Frank reluctantly tried to scoop out a little piece, but snapped the plastic fork instead. He took a nearby spatula and had a hell of a time cutting himself out a few bites. He dumped a few crumbs on a paper plate, got a new plastic fork, and scraped a little into his mouth and just as he realized it was the worst thing he’d ever tasted, he heard Annie’s voice from somewhere close. “You like it?”
The bite from the potluck dish tasted like a deep fried turd. Frank tried to swallow, turned, tears burning his eyes, his gag reflex threatening to explode.

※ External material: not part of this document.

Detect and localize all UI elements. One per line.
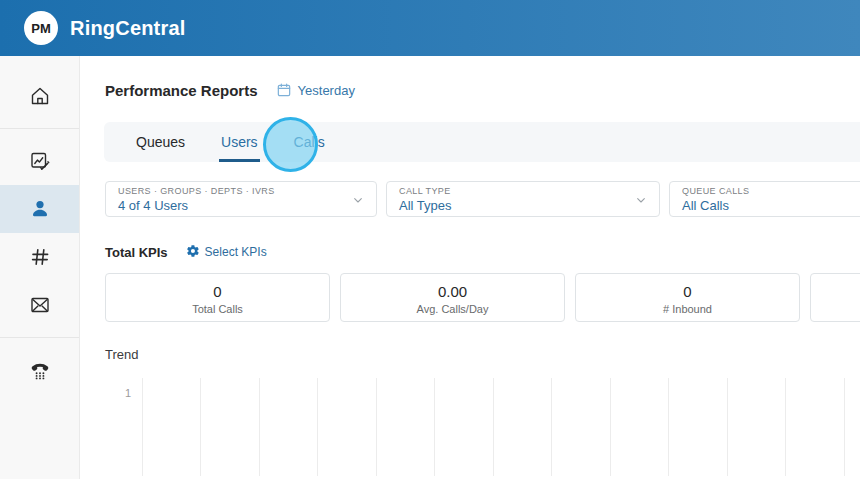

Through the stinging tears, he got a closer look at Annie. She wore cutoffs; white, dangling threads accentuated her strong, tan legs. Her flip-flops were nothing more than flat strips of rubber that used to be neon orange, smudged with grime. Silver toe rings glittered. One of them bore a grinning skull. The bottom of her feet were black, darker than dirt. The white halter top had risen, revealing a sliver of a round brown belly. Heavy, full breasts strained the fabric; the raised buds of nipples were clearly visible in the night air. She had straight black hair that hung just past her earlobes and a round face made for smiling.

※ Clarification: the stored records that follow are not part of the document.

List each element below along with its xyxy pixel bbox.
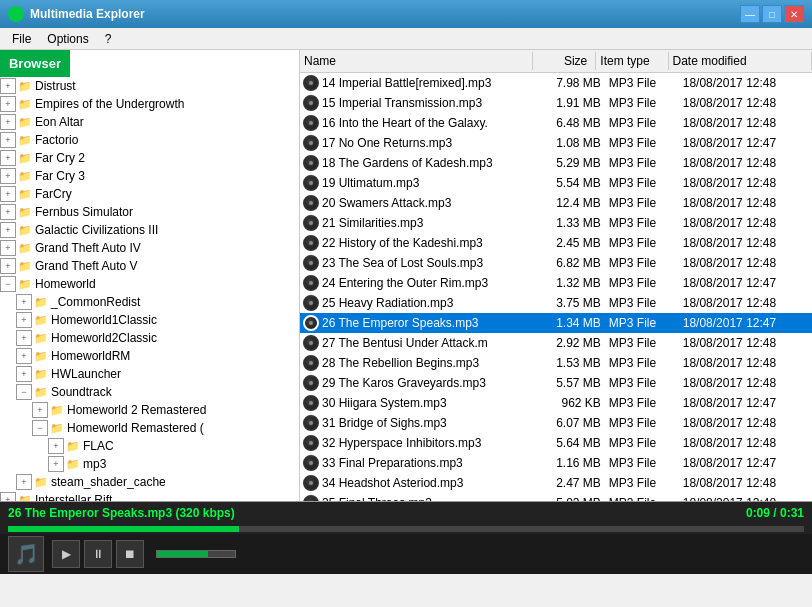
file-row[interactable]: 30 Hiigara System.mp3962 KBMP3 File18/08… [300,393,812,413]
tree-item-soundtrack[interactable]: −📁Soundtrack [0,383,299,401]
col-header-date[interactable]: Date modified [669,52,812,70]
tree-item-hwremastered[interactable]: −📁Homeworld Remastered ( [0,419,299,437]
tree-label: Interstellar Rift [35,493,112,501]
menu-help[interactable]: ? [97,30,120,48]
stop-button[interactable]: ⏹ [116,540,144,568]
file-row[interactable]: 32 Hyperspace Inhibitors.mp35.64 MBMP3 F… [300,433,812,453]
tree-expander[interactable]: + [48,438,64,454]
maximize-button[interactable]: □ [762,5,782,23]
file-row[interactable]: 27 The Bentusi Under Attack.m2.92 MBMP3 … [300,333,812,353]
file-row[interactable]: 24 Entering the Outer Rim.mp31.32 MBMP3 … [300,273,812,293]
volume-slider[interactable] [156,550,236,558]
folder-icon: 📁 [50,404,64,416]
tree-expander[interactable]: + [16,348,32,364]
play-button[interactable]: ▶ [52,540,80,568]
tree-item-flac[interactable]: +📁FLAC [0,437,299,455]
tree-item-farcry3[interactable]: +📁Far Cry 3 [0,167,299,185]
file-date: 18/08/2017 12:48 [683,476,812,490]
tree-expander[interactable]: + [16,312,32,328]
tree-expander[interactable]: + [48,456,64,472]
tree-expander[interactable]: + [0,492,16,501]
tree-label: Grand Theft Auto IV [35,241,141,255]
file-row[interactable]: 31 Bridge of Sighs.mp36.07 MBMP3 File18/… [300,413,812,433]
file-row[interactable]: 35 Final Throes.mp35.02 MBMP3 File18/08/… [300,493,812,501]
file-row[interactable]: 17 No One Returns.mp31.08 MBMP3 File18/0… [300,133,812,153]
browser-button[interactable]: Browser [0,50,70,77]
tree-expander[interactable]: + [16,366,32,382]
file-icon [302,234,320,252]
tree-expander[interactable]: + [16,474,32,490]
tree-item-fernbus[interactable]: +📁Fernbus Simulator [0,203,299,221]
tree-item-galciv[interactable]: +📁Galactic Civilizations III [0,221,299,239]
tree-label: Homeworld1Classic [51,313,157,327]
progress-bar[interactable] [8,526,804,532]
tree-item-hw2classic[interactable]: +📁Homeworld2Classic [0,329,299,347]
file-row[interactable]: 18 The Gardens of Kadesh.mp35.29 MBMP3 F… [300,153,812,173]
tree-expander[interactable]: + [0,150,16,166]
file-row[interactable]: 29 The Karos Graveyards.mp35.57 MBMP3 Fi… [300,373,812,393]
file-row[interactable]: 22 History of the Kadeshi.mp32.45 MBMP3 … [300,233,812,253]
tree-item-farcry[interactable]: +📁FarCry [0,185,299,203]
tree-item-gta5[interactable]: +📁Grand Theft Auto V [0,257,299,275]
file-row[interactable]: 20 Swamers Attack.mp312.4 MBMP3 File18/0… [300,193,812,213]
folder-icon: 📁 [18,242,32,254]
tree-expander[interactable]: − [32,420,48,436]
volume-slider-area[interactable] [156,550,236,558]
file-row[interactable]: 28 The Rebellion Begins.mp31.53 MBMP3 Fi… [300,353,812,373]
file-row[interactable]: 14 Imperial Battle[remixed].mp37.98 MBMP… [300,73,812,93]
file-row[interactable]: 34 Headshot Asteriod.mp32.47 MBMP3 File1… [300,473,812,493]
progress-area[interactable] [0,524,812,534]
tree-expander[interactable]: + [0,186,16,202]
col-header-name[interactable]: Name [300,52,533,70]
tree-expander[interactable]: + [0,258,16,274]
file-row[interactable]: 15 Imperial Transmission.mp31.91 MBMP3 F… [300,93,812,113]
file-row[interactable]: 26 The Emperor Speaks.mp31.34 MBMP3 File… [300,313,812,333]
file-size: 5.57 MB [544,376,609,390]
minimize-button[interactable]: — [740,5,760,23]
file-row[interactable]: 16 Into the Heart of the Galaxy.6.48 MBM… [300,113,812,133]
tree-expander[interactable]: + [0,78,16,94]
tree-item-mp3[interactable]: +📁mp3 [0,455,299,473]
tree-item-commonredist[interactable]: +📁_CommonRedist [0,293,299,311]
col-header-size[interactable]: Size [533,52,597,70]
tree-expander[interactable]: + [0,168,16,184]
tree-expander[interactable]: + [0,132,16,148]
tree-expander[interactable]: − [16,384,32,400]
close-button[interactable]: ✕ [784,5,804,23]
tree-item-empires[interactable]: +📁Empires of the Undergrowth [0,95,299,113]
tree-item-interstellar[interactable]: +📁Interstellar Rift [0,491,299,501]
tree-item-gta4[interactable]: +📁Grand Theft Auto IV [0,239,299,257]
tree-item-homeworld[interactable]: −📁Homeworld [0,275,299,293]
tree-expander[interactable]: + [0,240,16,256]
tree-expander[interactable]: − [0,276,16,292]
tree-item-steam_shader[interactable]: +📁steam_shader_cache [0,473,299,491]
tree-expander[interactable]: + [16,330,32,346]
tree-expander[interactable]: + [0,96,16,112]
tree-item-factorio[interactable]: +📁Factorio [0,131,299,149]
tree-container[interactable]: +📁Distrust+📁Empires of the Undergrowth+📁… [0,77,299,501]
tree-item-hw1classic[interactable]: +📁Homeworld1Classic [0,311,299,329]
status-bar: 26 The Emperor Speaks.mp3 (320 kbps) 0:0… [0,502,812,524]
tree-expander[interactable]: + [32,402,48,418]
file-row[interactable]: 19 Ultimatum.mp35.54 MBMP3 File18/08/201… [300,173,812,193]
tree-item-eonaltar[interactable]: +📁Eon Altar [0,113,299,131]
tree-expander[interactable]: + [0,114,16,130]
file-row[interactable]: 23 The Sea of Lost Souls.mp36.82 MBMP3 F… [300,253,812,273]
file-row[interactable]: 25 Heavy Radiation.mp33.75 MBMP3 File18/… [300,293,812,313]
tree-item-distrust[interactable]: +📁Distrust [0,77,299,95]
tree-item-farcry2[interactable]: +📁Far Cry 2 [0,149,299,167]
tree-expander[interactable]: + [16,294,32,310]
tree-item-hwrm[interactable]: +📁HomeworldRM [0,347,299,365]
tree-expander[interactable]: + [0,204,16,220]
file-list[interactable]: 14 Imperial Battle[remixed].mp37.98 MBMP… [300,73,812,501]
file-row[interactable]: 33 Final Preparations.mp31.16 MBMP3 File… [300,453,812,473]
file-name: 35 Final Throes.mp3 [322,496,544,501]
tree-expander[interactable]: + [0,222,16,238]
col-header-type[interactable]: Item type [596,52,668,70]
menu-file[interactable]: File [4,30,39,48]
file-row[interactable]: 21 Similarities.mp31.33 MBMP3 File18/08/… [300,213,812,233]
tree-item-hwlauncher[interactable]: +📁HWLauncher [0,365,299,383]
tree-item-hw2remastered[interactable]: +📁Homeworld 2 Remastered [0,401,299,419]
menu-options[interactable]: Options [39,30,96,48]
pause-button[interactable]: ⏸ [84,540,112,568]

Frank swallowed the bite of potluck without tasting it anymore and nodded dumbly, head itching maddeningly under his long hair, suddenly hyper-aware of his surroundings, of everyone around him, as if a brilliant spotlight had focused on his lanky frame, and he was the center of attention, stared at by the mothers, Sturm, the clowns, even the quiet gentlemen somewhere deep in the shadows. “S’good,” he said, but couldn’t quite suppress the coughed gag that escaped from his mouth.
Annie’s smile just grew wider. The dimples grew deeper. “You want to go on a ride with me?”
The creek bed and scrub beyond exploded in light and for the briefest moment, Frank wondered if he had died. But it was just the massive klieg lights that had powered on with an impact that made everyone jump in mid-conversation. The smart ones were expecting it, and already had their shooting glasses on, tinted yellow, gold, or blue.
Shotguns appeared. Frank followed the curve of the tables that weren’t only meant for eating; now he could see that they were arranged around a shooting range. In the harsh glare of the field lights, there was a square concrete bunker that even now had started flinging clay pigeons out into the sky above the farmland. Shotgun blasts split the night with flat, booming thunder.
“If you don’t want to go on a ride, that’s okay. I understand if you don’t want to go with me.”
Frank suddenly remembered Annie. “Um, hell no. I mean, yeah. Yeah. Let’s go. Let’s go on a ride.” He found himself smiling back at her. He nodded at Sturm and the mothers as he slipped the plate onto the table, let Annie link her arm through his, and they slowly moved off towards the carnival. As they walked away, he heard one of the mothers say, “Now what’s all this we hear about all these new animals at that auction yard of yours?”